=== THE RECORDS ===
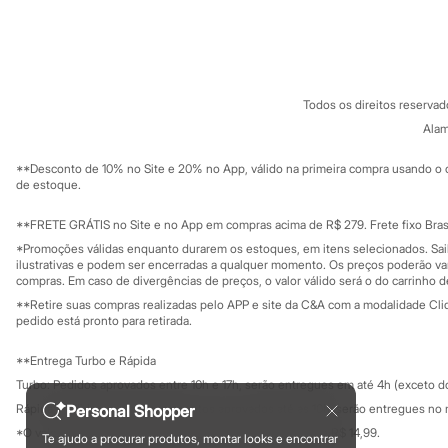
Homem Aranha
Sobre a C&A
Cartão C&A
Minecraft
Sobre o cartã
Fornecedores
Naruto
Termos e condições
C&A&VC
Patrulha Canina
Conheça o pr
Sonic
Política de privacidade
Stitch
Todos os direitos reserva
Trabalhe conosco
C&A Pay
Beleza
Sobre o C&A P
Alam
Sustentabilidade
Kits
Solicite seu ca
Perfumes árabes
Mapa do site
**Desconto de 10% no Site e 20% no App, válido na primeira compra usando o 
Novidades
Governança
Investidores
de estoque.
Cabelos
Ouvidoria / Rel
Sala de imprensa
Condicionador
Educação fina
**FRETE GRÁTIS no Site e no App em compras acima de R$ 279. Frete fixo Brasi
Escovas e Pentes
Privacidade
Finalizadores
Sustentabilida
*Promoções válidas enquanto durarem os estoques, em itens selecionados. Sa
Configuração de cookies
ilustrativas e podem ser encerradas a qualquer momento. Os preços poderão var
Shampoo
Minha privacidade
compras. Em caso de divergências de preços, o valor válido será o do carrinho 
Tratamento
Cuidados com o corpo
**Retire suas compras realizadas pelo APP e site da C&A com a modalidade Clique
Hidratante
pedido está pronto para retirada.
Protetor solar
Tratamento
**Entrega Turbo e Rápida
Cuidados com o rosto
Turbo: Pedidos aprovados entre 10h e 17h, serão entregues em até 4h (exceto d
Esfoliante
Personal Shopper
Rápida: Pedidos com os pagamentos aprovados até as 10h, serão entregues no 
Hidratante
Protetor solar
*O valor do frete para o turbo é R$ 24,99 e para a rápida é R$ 14,99.
Te ajudo a procurar produtos, montar looks e encontrar
Formas de pagamento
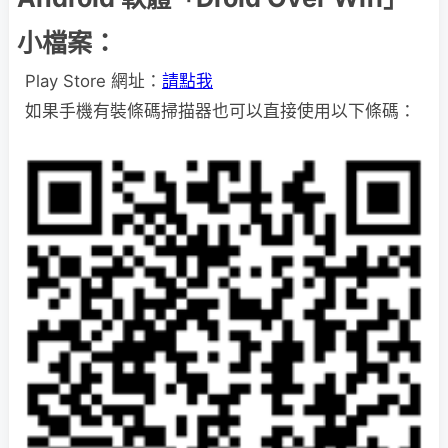
小檔案：
Play Store 網址：
請點我
如果手機有裝條碼掃描器也可以直接使用以下條碼：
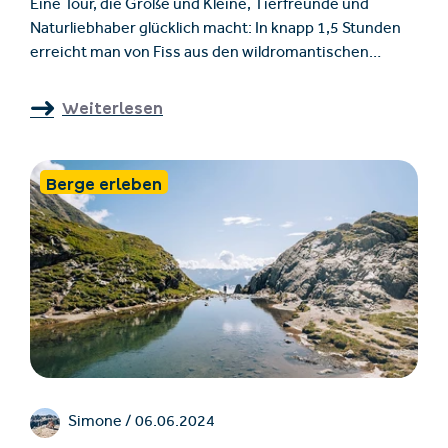
Eine Tour, die Große und Kleine, Tierfreunde und
Naturliebhaber glücklich macht: In knapp 1,5 Stunden
erreicht man von Fiss aus den wildromantischen
Urgsee. Anschließend lockt die Schöngampalm mit
Knödeln, Käsespätzle und Kaiserschmarren.
Weiterlesen
Berge erleben
Simone /
06.06.2024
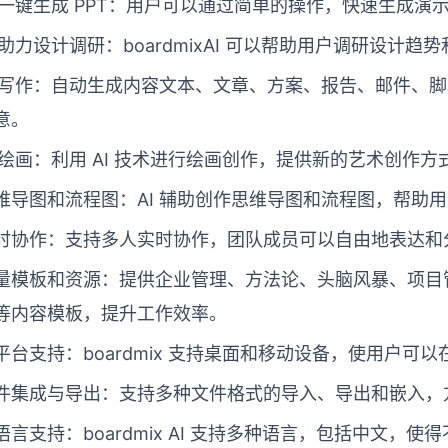
I 一键生成 PPT：用户可以通过简单的操作，快速生成
I 助力设计调研：boardmixAI 可以帮助用户调研设计
I 写作：自动生成内容文本、文章、方案、报告、邮件、
意。
I 绘画：利用 AI 技术进行绘画创作，提供新的艺术创作方
维导图和流程图：AI 辅助创作思维导图和流程图，帮助
时协作：支持多人实时协作，团队成员可以自由地表达和
量模板和资源：提供企业管理、方法论、头脑风暴、项目
等内容模板，提升工作效率。
平台支持：boardmix 支持桌面和移动设备，使用户可
件集成与导出：支持多种文件格式的导入、导出和嵌入，
语言支持：boardmix AI 支持多种语言，包括中文，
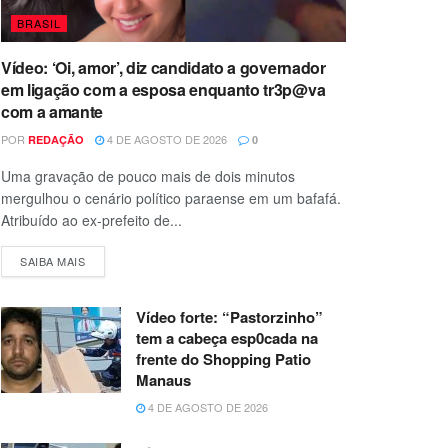
BRASIL
Vídeo: ‘Oi, amor’, diz candidato a governador
em ligação com a esposa enquanto tr3p@va
com a amante
POR
4 DE AGOSTO DE 2026
REDAÇÃO
0
Uma gravação de pouco mais de dois minutos
mergulhou o cenário político paraense em um bafafá.
Atribuído ao ex-prefeito de...
SAIBA MAIS
Vídeo forte: “Pastorzinho”
tem a cabeça esp0cada na
frente do Shopping Patio
Manaus
4 DE AGOSTO DE 2026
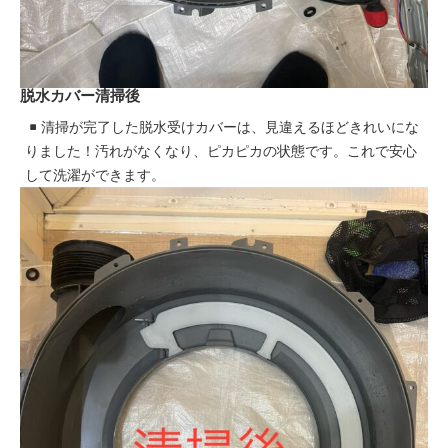
脱水カバー清掃後
清掃が完了した脱水受けカバーは、見違えるほどきれいにな
りました！汚れがなくなり、ピカピカの状態です。これで安心
して洗濯ができます。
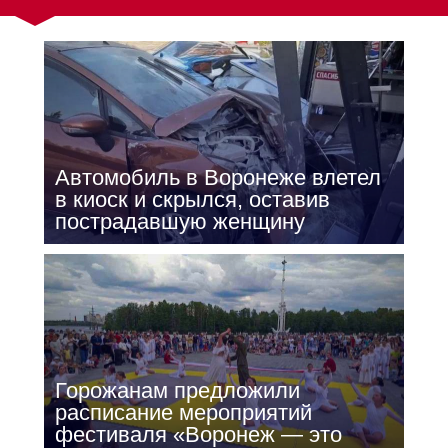
Автомобиль в Воронеже влетел
в киоск и скрылся, оставив
пострадавшую женщину
Горожанам предложили
расписание мероприятий
фестиваля «Воронеж — это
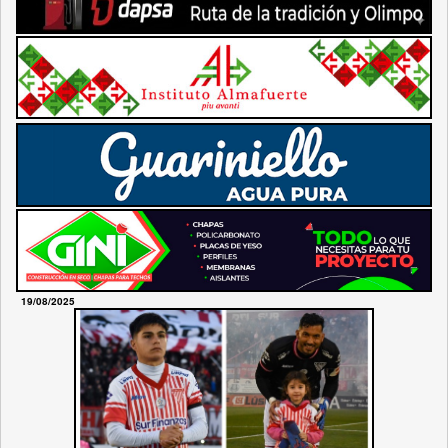
19/08/2025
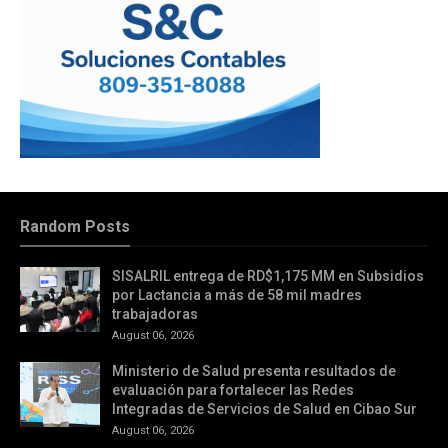
Random Posts
SISALRIL entrega de RD$1,175 MM en Subsidios
por Lactancia a más de 58 mil madres
trabajadoras
August 06, 2026
Ministerio de Salud presenta resultados de
evaluación para fortalecer las Redes
Integradas de Servicios de Salud en Cibao Sur
August 06, 2026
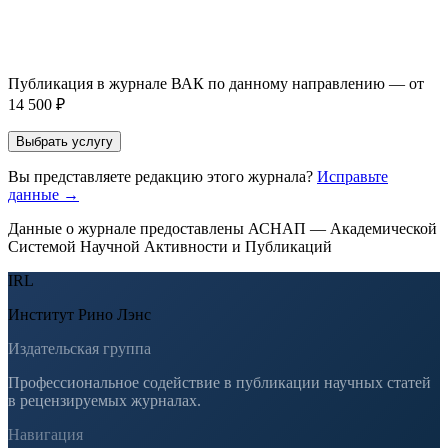
Если Вы указали предпочтительный журнал или требования к
публикации, эти пожелания будут учтены при рассмотрении
заявки. Окончательное решение о возможном направлении
статьи принимается по результатам экспертной оценки.
Публикация в журнале ВАК по данному направлению — от
14 500 ₽
Выбрать услугу
Вы представляете редакцию этого журнала?
Исправьте
данные →
Данные о журнале предоставлены АСНАП — Академической
Системой Научной Активности и Публикаций
IRL
Институт Рино Лэнс
Издательская группа
Профессиональное содействие в публикации научных статей
в рецензируемых журналах.
Навигация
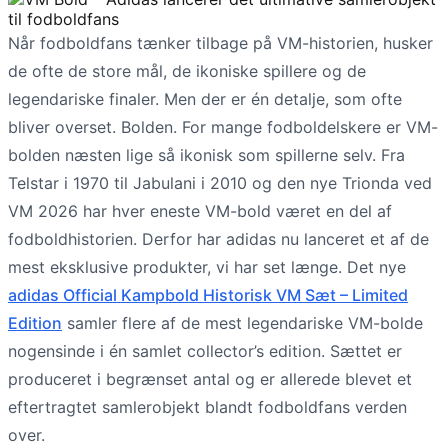
Når fodboldfans tænker tilbage på VM-historien, husker
de ofte de store mål, de ikoniske spillere og de
legendariske finaler. Men der er én detalje, som ofte
bliver overset. Bolden. For mange fodboldelskere er VM-
bolden næsten lige så ikonisk som spillerne selv. Fra
Telstar i 1970 til Jabulani i 2010 og den nye Trionda ved
VM 2026 har hver eneste VM-bold været en del af
fodboldhistorien. Derfor har adidas nu lanceret et af de
mest eksklusive produkter, vi har set længe. Det nye
adidas Official Kampbold Historisk VM Sæt – Limited
Edition
samler flere af de mest legendariske VM-bolde
nogensinde i én samlet collector’s edition. Sættet er
produceret i begrænset antal og er allerede blevet et
eftertragtet samlerobjekt blandt fodboldfans verden
over.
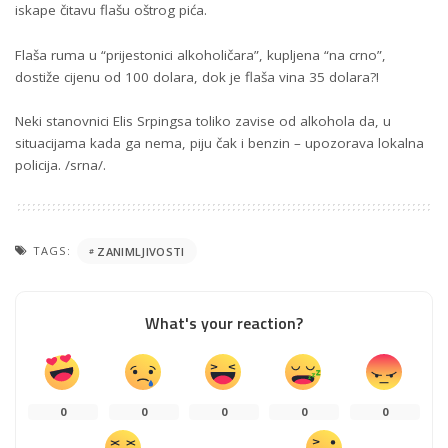
iskape čitavu flašu oštrog pića.
Flaša ruma u “prijestonici alkoholičara”, kupljena “na crno”,
dostiže cijenu od 100 dolara, dok je flaša vina 35 dolara?!
Neki stanovnici Elis Srpingsa toliko zavise od alkohola da, u
situacijama kada ga nema, piju čak i benzin – upozorava lokalna
policija. /srna/.
TAGS:
ZANIMLJIVOSTI
What's your reaction?
0
0
0
0
0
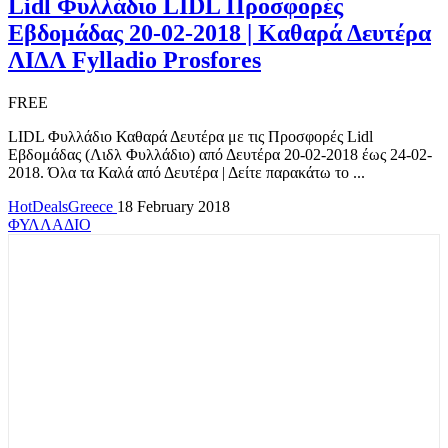
Lidl Φυλλάδιο LIDL Προσφορές
Εβδομάδας 20-02-2018 | Καθαρά Δευτέρα
ΛΙΔΛ Fylladio Prosfores
FREE
LIDL Φυλλάδιο Καθαρά Δευτέρα με τις Προσφορές Lidl
Εβδομάδας (Λιδλ Φυλλάδιο) από Δευτέρα 20-02-2018 έως 24-02-
2018. Όλα τα Καλά από Δευτέρα | Δείτε παρακάτω το ...
HotDealsGreece
18 February 2018
ΦΥΛΛΑΔΙΟ
TOP OFFERS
===
_EXERCISE DESCRIPTION_: Take the material above from the line bearing "Frete fixo Brasi" through the line bearing "I 助力设计调研：boardmixAI 可以帮助用户调研设计" and write it out exactly, both end lines included. Pictures stay out.

_ANSWER SECTION_:
**FRETE GRÁTIS no Site e no App em compras acima de R$ 279. Frete fixo Brasi
Escovas e Pentes
Privacidade
Finalizadores
Sustentabilida
*Promoções válidas enquanto durarem os estoques, em itens selecionados. Sa
Configuração de cookies
ilustrativas e podem ser encerradas a qualquer momento. Os preços poderão var
Shampoo
Minha privacidade
compras. Em caso de divergências de preços, o valor válido será o do carrinho 
Tratamento
Cuidados com o corpo
**Retire suas compras realizadas pelo APP e site da C&A com a modalidade Clique
Hidratante
pedido está pronto para retirada.
Protetor solar
Tratamento
**Entrega Turbo e Rápida
Cuidados com o rosto
Turbo: Pedidos aprovados entre 10h e 17h, serão entregues em até 4h (exceto d
Esfoliante
Personal Shopper
Rápida: Pedidos com os pagamentos aprovados até as 10h, serão entregues no 
Hidratante
Protetor solar
*O valor do frete para o turbo é R$ 24,99 e para a rápida é R$ 14,99.
Te ajudo a procurar produtos, montar looks e encontrar
Formas de pagamento
小檔案：
Play Store 網址：
請點我
如果手機有裝條碼掃描器也可以直接使用以下條碼：
Eine Tour, die Große und Kleine, Tierfreunde und
Naturliebhaber glücklich macht: In knapp 1,5 Stunden
erreicht man von Fiss aus den wildromantischen
Urgsee. Anschließend lockt die Schöngampalm mit
Knödeln, Käsespätzle und Kaiserschmarren.
Weiterlesen
Berge erleben
Simone /
06.06.2024
I 一键生成 PPT：用户可以通过简单的操作，快速生成
I 助力设计调研：boardmixAI 可以帮助用户调研设计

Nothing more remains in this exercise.